- Born: 1969 (age 56–57) Leicester, England
- Genres: Hip hop
- Occupations: Journalist, record label executive, novelist
- Label: Big Dada
- Website: Big Dada Recordings

= Will Ashon =

Will Ashon (born 1969) is an English writer and novelist, former music journalist and founder of the Big Dada imprint of Ninja Tune records.

Ashon was educated at Countesthorpe Community College and Balliol College, Oxford. In the mid-1990s he worked as a music journalist specialising in hip hop for publications including Trace, Muzik and Hip Hop Connection. In 1997 he started the record label Big Dada in conjunction with Ninja Tune, signing and releasing albums by artists including Roots Manuva, Diplo, Speech Debelle and Wiley.

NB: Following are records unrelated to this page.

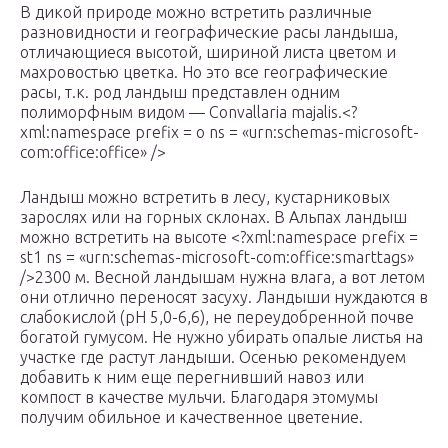
В дикой природе можно встретить различные
разновидности и географические расы ландыша,
отличающиеся высотой, шириной листа цветом и
махровостью цветка. Но это все географические
расы, т.к. род ландыш представлен одним
полиморфным видом — Convallaria majalis.<?
xml:namespace prefix = o ns = «urn:schemas-microsoft-
com:office:office» />
Ландыш можно встретить в лесу, кустарниковых
зарослях или на горных склонах. В Альпах ландыш
можно встретить на высоте <?xml:namespace prefix =
st1 ns = «urn:schemas-microsoft-com:office:smarttags»
/>2300 м. Весной ландышам нужна влага, а вот летом
они отлично переносят засуху. Ландыши нуждаются в
слабокислой (рН 5,0-6,6), не переудобренной почве
богатой гумусом. Не нужно убирать опалые листья на
участке где растут ландыши. Осенью рекомендуем
добавить к ним еще перегнивший навоз или
компост в качестве мульчи. Благодаря этомумы
получим обильное и качественное цветение.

His works of fiction include three novels titled Clear Water (2006), The Heritage (2008) and The Passengers (2022) (all published by Faber and Faber). Strange Labyrinth, a non-fictional exploration of Epping Forest, was published in 2017, and a collection of dialogues titled Not Far from the Junction, published by London independent publisher Open Pen. He left Big Dada in February 2014. In 2019 he returned to the subject of hip hop and released a "genre defying" book about the Wu-Tang Clan's debut album entitled Chamber Music: Enter the Wu-Tang (in 36 Pieces).